(Source records)
========

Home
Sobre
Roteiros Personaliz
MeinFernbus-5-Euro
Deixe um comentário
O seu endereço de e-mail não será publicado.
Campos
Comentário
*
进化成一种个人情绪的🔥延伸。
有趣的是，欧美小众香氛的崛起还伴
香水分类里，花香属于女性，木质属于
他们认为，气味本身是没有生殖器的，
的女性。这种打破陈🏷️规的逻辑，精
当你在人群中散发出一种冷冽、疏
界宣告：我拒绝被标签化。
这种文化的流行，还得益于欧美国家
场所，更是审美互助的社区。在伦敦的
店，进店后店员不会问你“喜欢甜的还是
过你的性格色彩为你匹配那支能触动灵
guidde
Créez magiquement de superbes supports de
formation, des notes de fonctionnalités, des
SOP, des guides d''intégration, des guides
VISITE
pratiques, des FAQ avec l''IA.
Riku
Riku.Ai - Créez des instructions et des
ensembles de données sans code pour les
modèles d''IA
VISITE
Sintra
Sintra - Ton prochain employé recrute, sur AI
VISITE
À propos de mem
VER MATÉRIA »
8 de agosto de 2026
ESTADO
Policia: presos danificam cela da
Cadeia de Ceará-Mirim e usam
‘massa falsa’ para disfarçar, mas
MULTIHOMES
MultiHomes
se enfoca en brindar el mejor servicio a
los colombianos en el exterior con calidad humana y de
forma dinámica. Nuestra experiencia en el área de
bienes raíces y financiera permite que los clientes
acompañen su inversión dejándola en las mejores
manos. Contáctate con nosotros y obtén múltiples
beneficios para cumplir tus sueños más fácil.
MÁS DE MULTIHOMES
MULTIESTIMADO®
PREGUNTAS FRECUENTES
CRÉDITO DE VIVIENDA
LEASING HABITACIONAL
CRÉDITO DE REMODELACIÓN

========

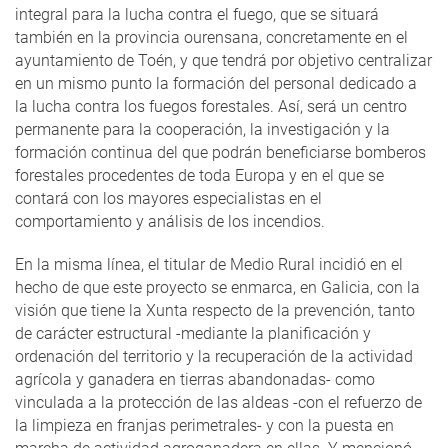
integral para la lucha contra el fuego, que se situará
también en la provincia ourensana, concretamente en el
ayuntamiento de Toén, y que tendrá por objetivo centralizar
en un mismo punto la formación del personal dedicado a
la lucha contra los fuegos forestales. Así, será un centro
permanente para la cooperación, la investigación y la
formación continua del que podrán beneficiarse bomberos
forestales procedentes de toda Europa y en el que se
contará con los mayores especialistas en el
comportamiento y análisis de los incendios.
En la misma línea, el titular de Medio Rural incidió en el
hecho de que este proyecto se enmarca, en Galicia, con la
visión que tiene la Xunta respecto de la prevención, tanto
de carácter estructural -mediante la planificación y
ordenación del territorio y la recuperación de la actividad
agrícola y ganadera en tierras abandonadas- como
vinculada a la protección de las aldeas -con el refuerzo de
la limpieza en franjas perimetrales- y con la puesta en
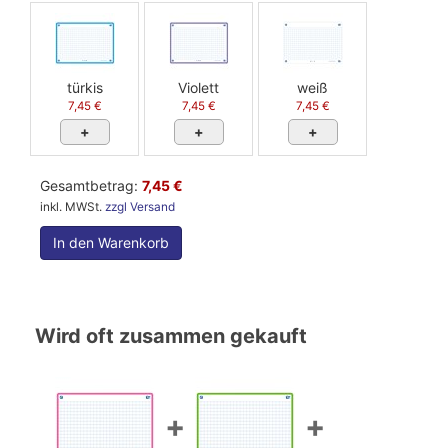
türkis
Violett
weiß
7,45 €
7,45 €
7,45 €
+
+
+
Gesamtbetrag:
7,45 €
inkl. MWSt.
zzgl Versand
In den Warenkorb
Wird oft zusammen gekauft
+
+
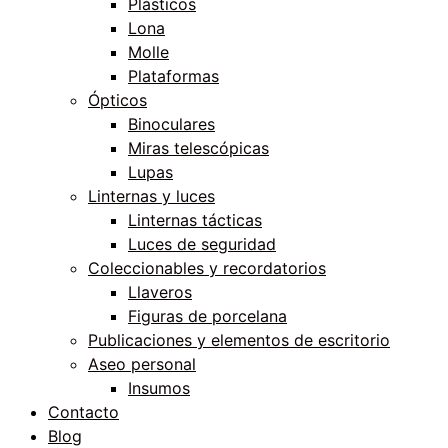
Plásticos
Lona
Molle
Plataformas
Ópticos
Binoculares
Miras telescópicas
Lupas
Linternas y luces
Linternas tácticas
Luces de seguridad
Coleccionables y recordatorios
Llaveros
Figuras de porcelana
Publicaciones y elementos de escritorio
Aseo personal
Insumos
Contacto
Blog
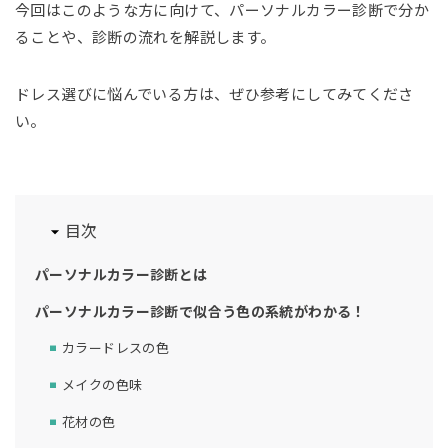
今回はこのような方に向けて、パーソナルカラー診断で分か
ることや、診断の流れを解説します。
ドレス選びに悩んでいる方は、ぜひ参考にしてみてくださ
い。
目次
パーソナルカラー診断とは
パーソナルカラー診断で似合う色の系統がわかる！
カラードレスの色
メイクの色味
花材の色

========

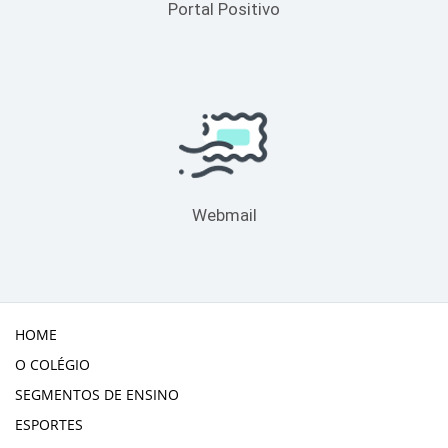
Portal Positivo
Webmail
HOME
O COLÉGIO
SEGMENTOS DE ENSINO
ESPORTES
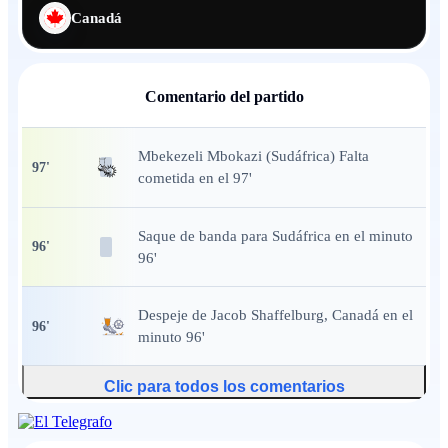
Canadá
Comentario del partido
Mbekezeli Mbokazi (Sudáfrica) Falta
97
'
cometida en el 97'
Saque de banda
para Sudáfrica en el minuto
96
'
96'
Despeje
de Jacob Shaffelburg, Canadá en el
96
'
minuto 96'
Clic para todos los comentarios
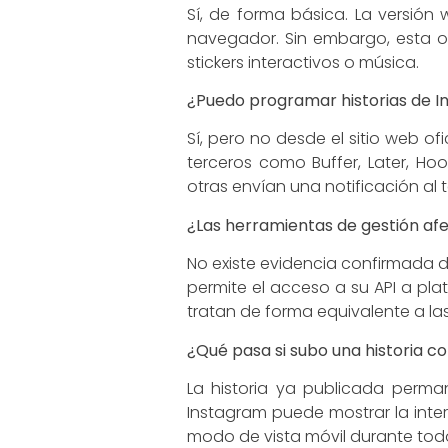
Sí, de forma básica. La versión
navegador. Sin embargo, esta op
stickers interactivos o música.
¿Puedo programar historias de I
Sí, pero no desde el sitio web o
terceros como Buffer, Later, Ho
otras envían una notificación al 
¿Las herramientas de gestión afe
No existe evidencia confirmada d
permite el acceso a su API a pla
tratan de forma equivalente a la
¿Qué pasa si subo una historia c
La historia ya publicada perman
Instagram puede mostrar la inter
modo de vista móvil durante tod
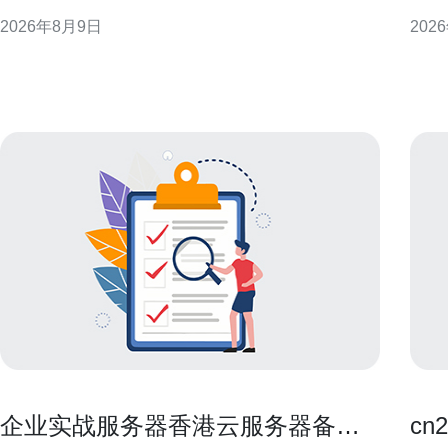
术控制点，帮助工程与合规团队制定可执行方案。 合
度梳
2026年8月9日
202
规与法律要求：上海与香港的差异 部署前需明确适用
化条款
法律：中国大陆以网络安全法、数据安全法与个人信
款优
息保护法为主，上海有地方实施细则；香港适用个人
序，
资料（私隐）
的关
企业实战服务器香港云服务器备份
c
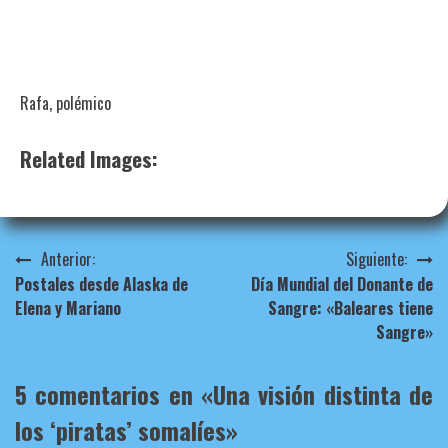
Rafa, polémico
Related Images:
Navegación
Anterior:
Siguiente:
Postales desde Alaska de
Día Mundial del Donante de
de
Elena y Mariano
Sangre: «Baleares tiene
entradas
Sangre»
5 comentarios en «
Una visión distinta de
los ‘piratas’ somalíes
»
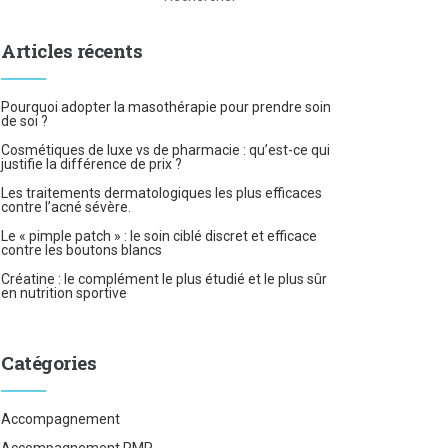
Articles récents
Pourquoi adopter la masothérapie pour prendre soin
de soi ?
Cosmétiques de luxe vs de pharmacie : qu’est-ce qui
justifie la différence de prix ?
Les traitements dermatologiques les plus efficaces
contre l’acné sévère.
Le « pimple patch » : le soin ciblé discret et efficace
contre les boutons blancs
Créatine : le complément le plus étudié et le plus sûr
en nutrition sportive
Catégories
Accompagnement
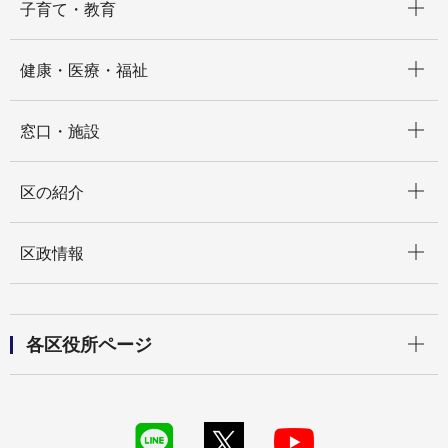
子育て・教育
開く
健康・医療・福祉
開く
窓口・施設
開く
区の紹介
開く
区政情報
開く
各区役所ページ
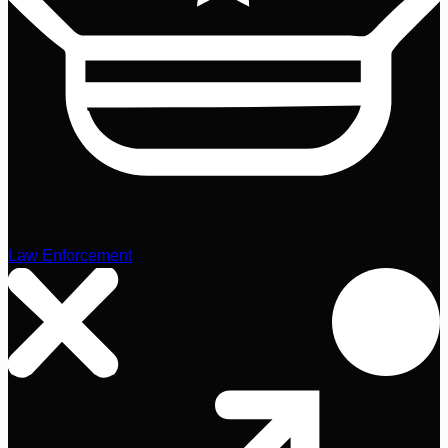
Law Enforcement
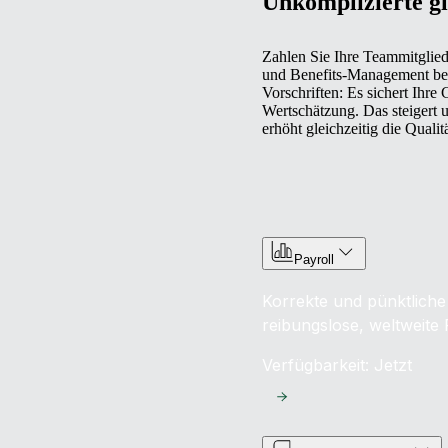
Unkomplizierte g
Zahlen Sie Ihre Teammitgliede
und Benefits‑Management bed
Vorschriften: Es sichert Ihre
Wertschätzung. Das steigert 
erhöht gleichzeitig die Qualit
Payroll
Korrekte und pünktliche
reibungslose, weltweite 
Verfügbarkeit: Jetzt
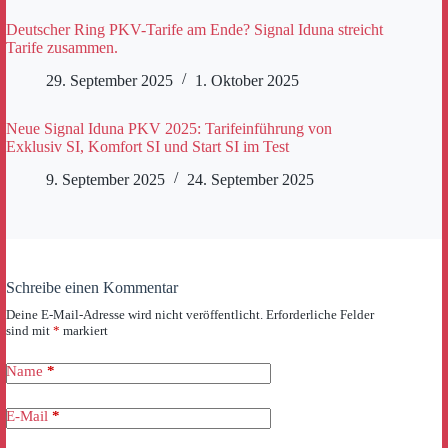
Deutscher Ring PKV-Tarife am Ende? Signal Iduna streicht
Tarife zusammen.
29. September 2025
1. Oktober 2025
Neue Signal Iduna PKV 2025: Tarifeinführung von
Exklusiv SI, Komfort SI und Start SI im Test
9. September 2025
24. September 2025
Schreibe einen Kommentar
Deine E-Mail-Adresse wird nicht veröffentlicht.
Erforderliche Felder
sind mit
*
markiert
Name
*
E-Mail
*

========

WHAT IS NEEDED = Report all lines in the records that include the string "Signal".

OUTPUT OF THE EXERCISE =
Deutscher Ring PKV-Tarife am Ende? Signal Iduna streicht
Neue Signal Iduna PKV 2025: Tarifeinführung von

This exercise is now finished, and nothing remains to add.